Brazil intensifies "defense actions" on its northern border in the face of the escalation of the conflict between Venezuela and Guyana

The Venezuelan authorities' claim intensified on May 20, 2015, after U.S. oil giant Exxon Mobil announced that it had discovered a field near the border of the two countries.

The Brazilian Ministry of Defense reported that it has reinforced its military presence due to the growing tension between Venezuela and Guyana due to the Essequibo territorial dispute that could culminate in military action by the Bolivarian Regime of Maduro, to "recover" a territory that it historically claims as its own. The conflict has intensified after Caracas announced a consultative referendum in which Venezuelan citizens are asked if they should "reject by all means" what they describe as an attempt to "strip us of our Guayana Esequiba."

"The Ministry of Defense said, in a statement, that it has been monitoring the situation and that defense actions have been intensified in the northern border region of the country, promoting a greater military presence,'" Agencia Brasil, a media outlet, explained. public communication.

Essequibo has a wide variety of minerals and natural resources, making it one of the most diverse places in the world.

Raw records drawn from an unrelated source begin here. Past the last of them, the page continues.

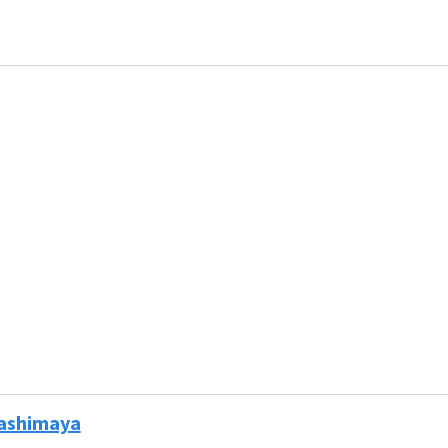
ashimaya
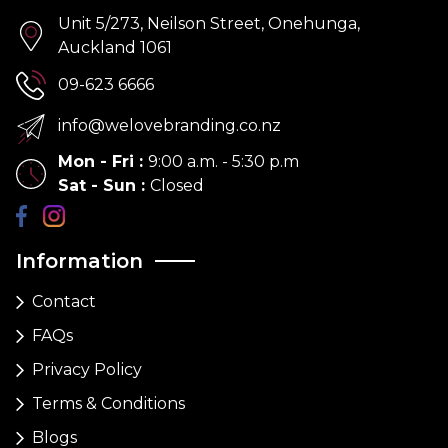
Unit 5/273, Neilson Street, Onehunga,
Auckland 1061
09-623 6666
info@welovebranding.co.nz
Mon - Fri
:
9:00 a.m. - 5:30 p.m
Sat - Sun
:
Closed
Information
Contact
FAQs
Privacy Policy
Terms & Conditions
Blogs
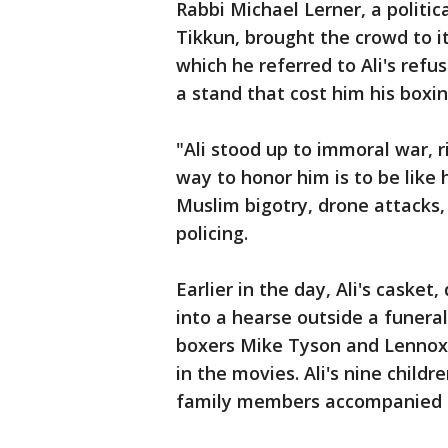
Rabbi Michael Lerner, a politic
Tikkun, brought the crowd to it
which he referred to Ali's ref
a stand that cost him his boxing
"Ali stood up to immoral war, 
way to honor him is to be like h
Muslim bigotry, drone attacks,
policing.
Earlier in the day, Ali's caske
into a hearse outside a funera
boxers Mike Tyson and Lennox 
in the movies. Ali's nine child
family members accompanied t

In addition to its natural wealth, considerable oil deposits have been discovered in the region. Venezuela's claim intensified on May 20, 2015, after the American giant Exxon Mobil announced that it had discovered a deposit in its Liza-1 well, located in the Stabroek block, in a coastal area near the border between Guyana and Venezuela, according to the BBC.

The Brazilian state of Roraima, in the middle of the Amazon jungle, borders both Venezuela and the Guyanese region of Essequibo, which is a territory of almost 160,000 square kilometers claimed by Caracas for more than a century.

Following the decision of the Venezuelan authorities, Guyana asked the International Court of Justice to suspend the consultation, claiming that it opens the way for Venezuela to annex the territory "by any means."

"Brazil's interest is not to have military problems"

In that sense, Brazil explained that it supports Venezuela in its decision to hold the referendum because it considers that it is an internal matter. The secretary for Latin America and the Caribbean in Itamaraty, ambassador Gisela María Figueiredo Padovan, stated that she hopes that the situation will be resolved through dialogue.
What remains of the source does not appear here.